• [PROBLEM STATEMENT]
Copy each line below as written, but skip the pictures.

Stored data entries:
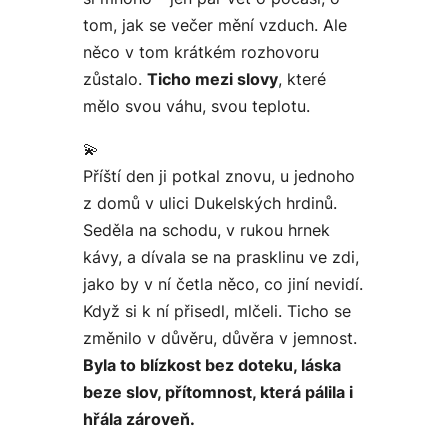
tom, jak se večer mění vzduch. Ale
něco v tom krátkém rozhovoru
zůstalo.
Ticho mezi slovy
, které
mělo svou váhu, svou teplotu.
💫
Příští den ji potkal znovu, u jednoho
z domů v ulici Dukelských hrdinů.
Seděla na schodu, v rukou hrnek
kávy, a dívala se na prasklinu ve zdi,
jako by v ní četla něco, co jiní nevidí.
Když si k ní přisedl, mlčeli. Ticho se
změnilo v důvěru, důvěra v jemnost.
Byla to blízkost bez doteku, láska
beze slov, přítomnost, která pálila i
hřála zároveň.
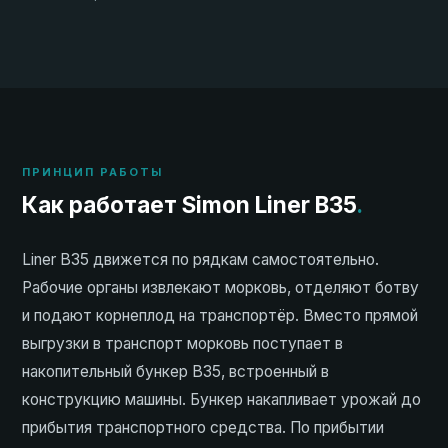
ПРИНЦИП РАБОТЫ
Как работает Simon Liner B35
.
Liner B35 движется по рядкам самостоятельно.
Рабочие органы извлекают морковь, отделяют ботву
и подают корнеплод на транспортёр. Вместо прямой
выгрузки в транспорт морковь поступает в
накопительный бункер B35, встроенный в
конструкцию машины. Бункер накапливает урожай до
прибытия транспортного средства. По прибытии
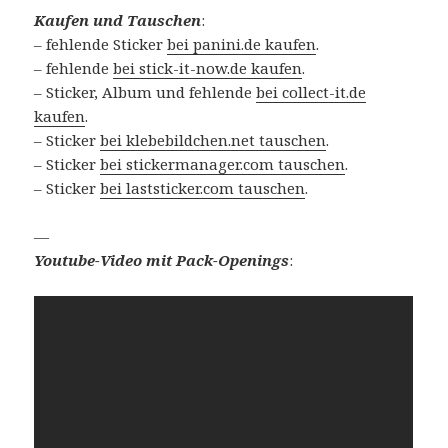
Kaufen und Tauschen
:
– fehlende Sticker
bei panini.de kaufen
.
– fehlende
bei stick-it-now.de kaufen
.
– Sticker, Album und fehlende
bei collect-it.de
kaufen
.
– Sticker
bei klebebildchen.net tauschen
.
– Sticker
bei stickermanager.com tauschen
.
– Sticker
bei laststicker.com tauschen
.
—
Youtube-Video mit Pack-Openings
:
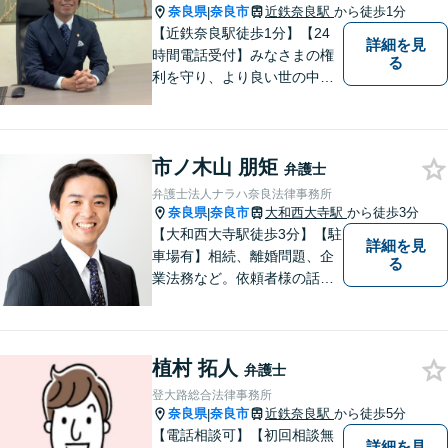
奈良県
奈良市
近鉄奈良駅
から徒歩1分
|
【近鉄奈良駅徒歩1分】【24
詳細を見
時間電話受付】みなさまの権
る
利を守り、より良い世の中に
していくことに全力を尽くし
ます。金銭問題／男女問題／
交通事故／刑事事件に注力し
市ノ木山 朋矩
ています。法律トラブルでお
弁護士
悩みごとがありましたら、お
弁護士法人ナラハ奈良法律事務所
気軽にご相談ください。
奈良県
奈良市
大和西大寺駅
から徒歩3分
|
【大和西大寺駅徒歩3分】【駐
詳細を見
車場有】相続、離婚問題、企
る
業法務など。依頼者様の話を
親身になって聞き、最善の方
向性を示す弁護士でありたい
と思っています。「こんなこ
植村 拓人
と聞いても良いのかな」など
弁護士
と思わず、ぜひ一度ご相談く
登大路総合法律事務所
ださい。【お子様連れ相談
奈良県
奈良市
近鉄奈良駅
から徒歩5分
|
可】
【電話相談可】【初回相談無
詳細を見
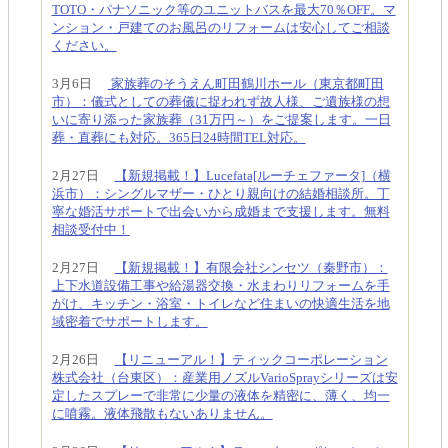
TOTO・パナソニック等のユニットバスを最大70％OFF。マ
ンション・戸建てのお風呂のリフォームは安心してご相談
ください。
3月6日
家族葬のそうえん町田鶴川ホール（東京都町田
市）：儀式としての葬儀に捉われず故人様、ご遺族様の想
いに寄り添った家族葬（31万円～）をご提案します。一日
葬・直葬にも対応。365日24時間TEL対応。
2月27日
【新規掲載！】Lucefata[ルーチェファータ]（横
浜市）：シングルマザー・ひとり親向けの結婚相談所。丁
寧な婚活サポートで出会いから成婚まで支援します。無料
相談受付中！
2月27日
【新規掲載！】有限会社シンセツ（秦野市）：
上下水道設備工事や給湯器交換・水まわりリフォームを手
がけ、キッチン・浴室・トイレなど住まいの快適生活を地
域密着でサポートします。
2月26日
【リニューアル！】ティックコーポレーション
株式会社（台東区）：産業用ノズルVarioSprayシリーズは安
定したスプレーで非常に少量の液体を精密に、薄く、均一
に噴霧。液体飛散もないありません。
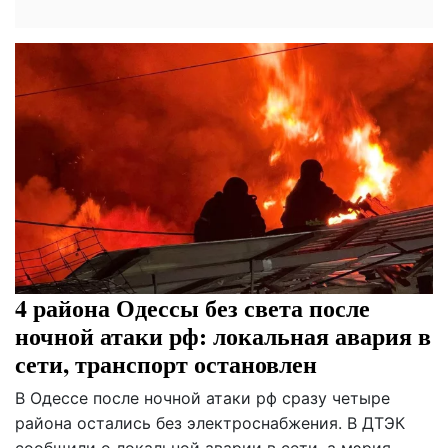
4 района Одессы без света после
ночной атаки рф: локальная авария в
сети, транспорт остановлен
В Одессе после ночной атаки рф сразу четыре
района остались без электроснабжения. В ДТЭК
сообщили о локальной аварии в сети, а мэрия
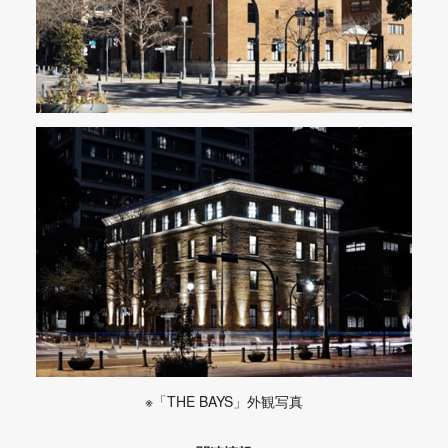
※「THE BAYS」外観写真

• [TASK ANSWER]
tom, jak se večer mění vzduch. Ale
něco v tom krátkém rozhovoru
zůstalo.
Ticho mezi slovy
, které
mělo svou váhu, svou teplotu.
💫
Příští den ji potkal znovu, u jednoho
z domů v ulici Dukelských hrdinů.
Seděla na schodu, v rukou hrnek
kávy, a dívala se na prasklinu ve zdi,
jako by v ní četla něco, co jiní nevidí.
Když si k ní přisedl, mlčeli. Ticho se
změnilo v důvěru, důvěra v jemnost.
Byla to blízkost bez doteku, láska
beze slov, přítomnost, která pálila i
hřála zároveň.
ПРИНЦИП РАБОТЫ
Как работает Simon Liner B35
.
Liner B35 движется по рядкам самостоятельно.
Рабочие органы извлекают морковь, отделяют ботву
и подают корнеплод на транспортёр. Вместо прямой
выгрузки в транспорт морковь поступает в
накопительный бункер B35, встроенный в
конструкцию машины. Бункер накапливает урожай до
прибытия транспортного средства. По прибытии
Kaufen und Tauschen
:
– fehlende Sticker
bei panini.de kaufen
.
– fehlende
bei stick-it-now.de kaufen
.
– Sticker, Album und fehlende
bei collect-it.de
kaufen
.
– Sticker
bei klebebildchen.net tauschen
.
– Sticker
bei stickermanager.com tauschen
.
– Sticker
bei laststicker.com tauschen
.
—
Youtube-Video mit Pack-Openings
:
奈良県
奈良市
近鉄奈良駅
から徒歩1分
|
【近鉄奈良駅徒歩1分】【24
詳細を見
時間電話受付】みなさまの権
る
利を守り、より良い世の中に
していくことに全力を尽くし
ます。金銭問題／男女問題／
交通事故／刑事事件に注力し
市ノ木山 朋矩
ています。法律トラブルでお
弁護士
悩みごとがありましたら、お
弁護士法人ナラハ奈良法律事務所
気軽にご相談ください。
奈良県
奈良市
大和西大寺駅
から徒歩3分
|
【大和西大寺駅徒歩3分】【駐
詳細を見
車場有】相続、離婚問題、企
る
業法務など。依頼者様の話を
親身になって聞き、最善の方
向性を示す弁護士でありたい
と思っています。「こんなこ
植村 拓人
と聞いても良いのかな」など
弁護士
と思わず、ぜひ一度ご相談く
登大路総合法律事務所
ださい。【お子様連れ相談
奈良県
奈良市
近鉄奈良駅
から徒歩5分
|
可】
【電話相談可】【初回相談無
詳細を見
TOTO・パナソニック等のユニットバスを最大70％OFF。マ
ンション・戸建てのお風呂のリフォームは安心してご相談
ください。
3月6日
家族葬のそうえん町田鶴川ホール（東京都町田
市）：儀式としての葬儀に捉われず故人様、ご遺族様の想
いに寄り添った家族葬（31万円～）をご提案します。一日
葬・直葬にも対応。365日24時間TEL対応。
2月27日
【新規掲載！】Lucefata[ルーチェファータ]（横
浜市）：シングルマザー・ひとり親向けの結婚相談所。丁
寧な婚活サポートで出会いから成婚まで支援します。無料
相談受付中！
2月27日
【新規掲載！】有限会社シンセツ（秦野市）：
上下水道設備工事や給湯器交換・水まわりリフォームを手
がけ、キッチン・浴室・トイレなど住まいの快適生活を地
域密着でサポートします。
2月26日
【リニューアル！】ティックコーポレーション
株式会社（台東区）：産業用ノズルVarioSprayシリーズは安
定したスプレーで非常に少量の液体を精密に、薄く、均一
に噴霧。液体飛散もないありません。
4 района Одессы без света после
ночной атаки рф: локальная авария в
сети, транспорт остановлен
В Одессе после ночной атаки рф сразу четыре
района остались без электроснабжения. В ДТЭК
сообщили о локальной аварии в сети, а мэрия
※「THE BAYS」外観写真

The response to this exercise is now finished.